Lanud Adisutjipto Ingatkan Masyarakat tentang Bahaya Penerbangan Balon Udara

Lanud Adisutjipto Ingatkan Masyarakat Tentang Bahaya Penerbangan Balon Udara
#TNIAU 

TNI AU. Pen Adi.         Kepala dinas Operasi Lanud Adisutjipto Kolonel Pnb Feri Yunaldi beserta Distrik Manager Air Nav Bandara Adisutjipto Bapak Nono Sunaryadi dan Dansatpom Lanud Adisutjipto Letkol Pom Rudi melaksanakan jumpa pers, kepada awak media di Yogyakarta terkait dengan jatuhnya balon udara tanpa awak disekitar Pangkalan TNI AU Adisutjipto yang dapat membahayakan terhadap dunia penerbangan, yang digelar di Media Center Pentak Lanud Adisutjipto, Senin (17/6).

Distrik Manager Air Nav Bandara Adisutjipto Bapak Nono Sunaryadi  mengatakan berdasarkan Peraturan Kementerian Perhubungan ketentuan penggunaan balon udara dalam kegiatan budaya masyarakat yang tertuang dalam Peraturan Menteri Perhubungan Nomor 40 Tahun 2018. Aturan ini merupakan turunan dari regulasi yang lebih umum tentang balon udara dalam Undang-Undang Nomor 1 Tahun 2009 tentang Penerbangan. Berdasarkan Permenhub 40/2018, balon udara wajib ditambatkan. Selain itu, balon udara harus memakai warna yang mencolok dan memiliki batasan ukuran berupa diameter maksimal 4 meter dan tinggi maksimum 7 meter dalam kondisi sudah terisi penuh oleh udara. Balon udara juga wajib memiliki dimensi maksimum yang setara dengan 4x4x7 meter untuk balon dengan bentuk tidak bulat sempurna. Sementara untuk balon yang lebih kecil dan berjumlah lebih dari 1, ketika disatukan harus memiliki dimensi yang sama seperti yang disebutkan sebelumnya.

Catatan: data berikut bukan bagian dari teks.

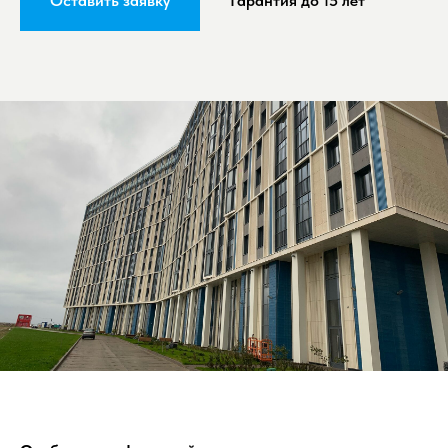
Оставить заявку
Гарантия до 15 лет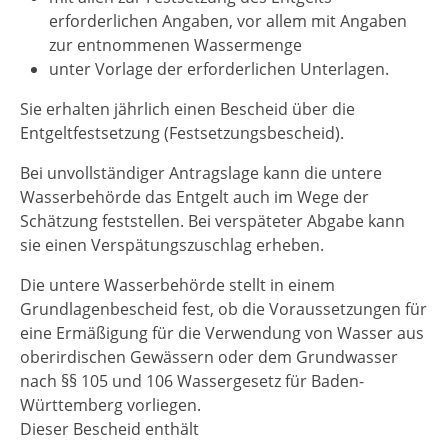
erforderlichen Angaben, vor allem mit Angaben
zur entnommenen Wassermenge
unter Vorlage der erforderlichen Unterlagen.
Sie erhalten jährlich einen Bescheid über die
Entgeltfestsetzung (Festsetzungsbescheid).
Bei unvollständiger Antragslage kann die untere
Wasserbehörde das Entgelt auch im Wege der
Schätzung feststellen. Bei verspäteter Abgabe kann
sie einen Verspätungszuschlag erheben.
Die untere Wasserbehörde stellt in einem
Grundlagenbescheid fest, ob die Voraussetzungen für
eine Ermäßigung für die Verwendung von Wasser aus
oberirdischen Gewässern oder dem Grundwasser
nach §§ 105 und 106 Wassergesetz für Baden-
Württemberg vorliegen.
Dieser Bescheid enthält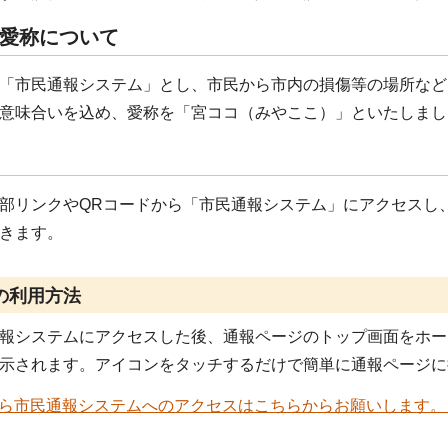
愛称について
「市民通報システム」とし、市民から市内の損傷等の場所など
意味合いを込め、愛称を「宮ココ（みやここ）」といたしまし
リンクやQRコードから「市民通報システム」にアクセスし
きます。
の利用方法
報システムにアクセスした後、通報ページのトップ画面をホー
示されます。アイコンをタッチするだけで簡単に通報ページに
から市民通報システムへのアクセスはこちらからお願いします。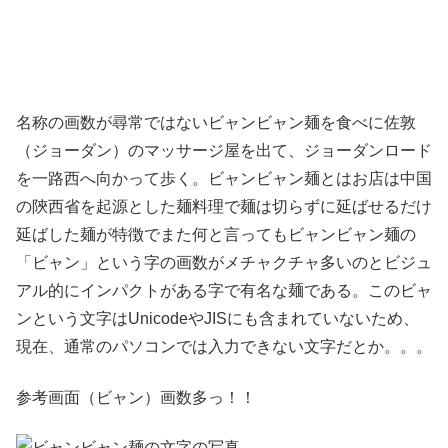
名称の画数が尋常ではないビャンビャン麺を食べに佐敦
（ジョーダン）のマッサージ屋を出て、ジョーダンロード
を一路西へ向かって歩く。ビャンビャン麺とはお店は中国
の陝西省を起源とした麺料理で麺は切らずに延ばせるだけ
延ばした麺が特徴でまた何と言ってもビャンビャン麺の
「ビャン」という字の画数がメチャクチャ多いのとビジュ
アル的にインパクトがある字で有名な麺である。このビャ
ンという文字はUnicodeやJISにも含まれていないため、
現在、通常のパソコンでは入力できない文字だとか。。。
参考画面（ビャン）画数多っ！！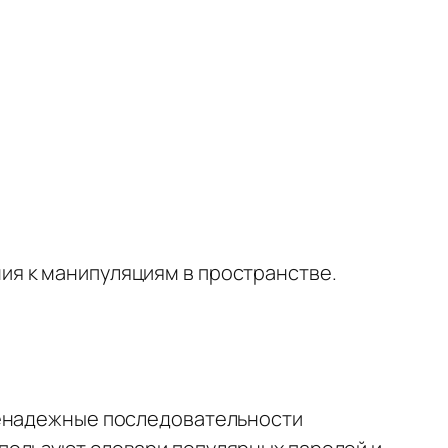
ия к манипуляциям в пространстве.
Ненадежные последовательности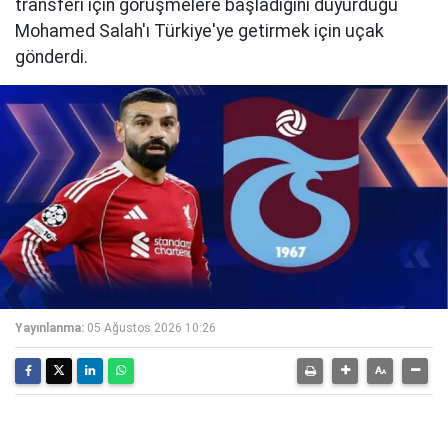
transferi için görüşmelere başladığını duyurduğu
Mohamed Salah'ı Türkiye'ye getirmek için uçak
gönderdi.
Yayınlanma:
05 Ağustos 2026 10:26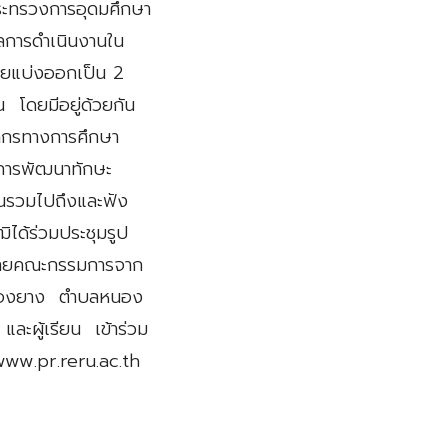
ระทรวงการอุดมศึกษา
ลการดำเนินงานใน
ดยแบ่งออกเป็น 2
น โดยมีอยู่ด้วยกัน
ลากรทางการศึกษา
การพัฒนาทักษะ
ียนรวมไปถึงและฟัง
ได้ร่วมประชุมรูป
ายคณะกรรมการจาก
นหนองยาง ตำบลหนอง
ละผู้เรียน เข้าร่วม
www.pr.reru.ac.th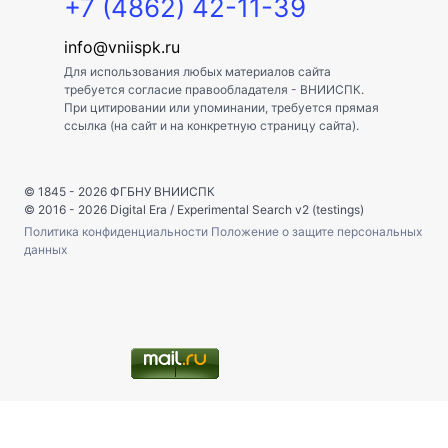
+7 (4862) 42-11-39
info@vniispk.ru
Для использования любых материалов сайта
требуется согласие правообладателя - ВНИИСПК.
При цитировании или упоминании, требуется прямая
ссылка (на сайт и на конкретную страницу сайта).
© 1845 - 2026
ФГБНУ ВНИИСПК
© 2016 - 2026
Digital Era
/
Experimental Search v2 (testings)
Политика конфиденциальности
Положение о защите персональных
данных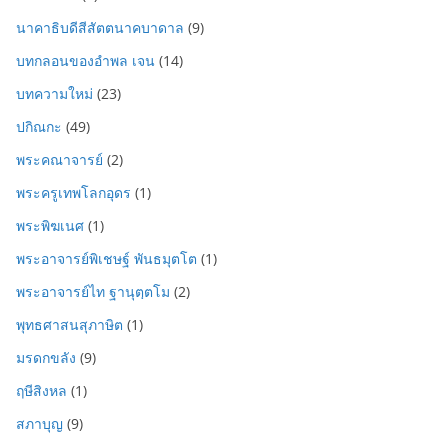
นาคาธิบดีสีสัตตนาคบาดาล
(9)
บทกลอนของอำพล เจน
(14)
บทความใหม่
(23)
ปกิณกะ
(49)
พระคณาจารย์
(2)
พระครูเทพโลกอุดร
(1)
พระพิฆเนศ
(1)
พระอาจารย์พิเชษฐ์ พันธมุตโต
(1)
พระอาจารย์ไท ฐานุตฺตโม
(2)
พุทธศาสนสุภาษิต
(1)
มรดกขลัง
(9)
ฤษีสิงหล
(1)
สภาบุญ
(9)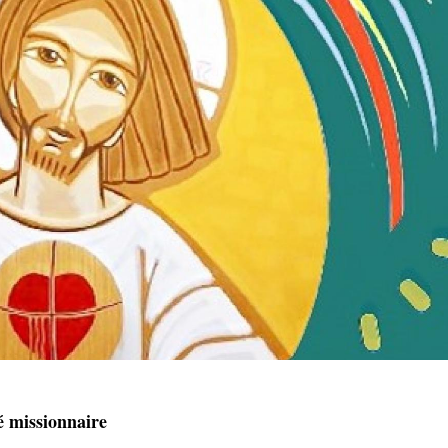
é missionnaire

Mengenai tempat penggunaan balon udara, harus berada di luar kawasan keselamatan operasi penerbangan, dengan jarak di luar radius 15 kilometer dari sebuah bandara atau tempat pendaratan helikopter. Selain itu, ketinggian balon udara saat diterbangkan maksimal 150 meter dari permukaan tanah, dengan jarak pandang di darat lebih dari 5 kilometer. Balon udara boleh diterbangkan sesuai dengan ketentuan apabila sudah mendapat izin dari TNI, Otoritas Bandar Udara Wilayah tempat akan diterbangkan balon, dan oleh AirNav Indonesia.

Kadisops Lanud Adisutjipto juga menyampaikan balon udara terpantau  terbang di wilayah lanud pada Minggu (16/6), sekitar pukul 10.42 WIB. Personel TNI AU yang mengetahuinya langsung mengecek keberadaan balon dan akhirnya ditemukan dalam posisi menyangkut di ranting pohon area lapangan golf Lanud Adisutjipto. Ukuran balon diameter 2 meter, panjang 3,5 meter, bahan terbuat dari plastic dan berwarna lorek hijau putih.

“Informasi dari saksi, balon terbang dari arah utara. Kemudian ada laporan dari tower, ditindaklanjuti oleh personel di lapangan,

Pada waktu yang hampir bersamaan, petugas ATC Adisutjipto juga melaporkan sebuah balon udara terbang liar di utara kompleks Lanud Adisutjipto. Balon tersebut akhirnya menyangkut di tiang listrik depan pos satpam Hotel Grand Quality. Balon berukuran diameter 2 meter, panjang 3,5 meter, berbahan plastik dan berwarna hitam.

“Terkait temuan balon kami cukup prihatin Kita tahu penerbangan balon udara liar membahayakan keselamatan penerbangan, karena bisa menutupi kokpit pesawat, bisa masuk mesin pesawat yang menyebabkan mesin mati secara mendadak. Kami dari Lanud Adisutjipto tidak henti-hentinya memberi sosialisasi. Bahkan dari AirNav sudah mengakomodir kegiatan berupa festival balon udara di Wonosobo, agar tidak ada lagi balon udara liar,” pungkasnya.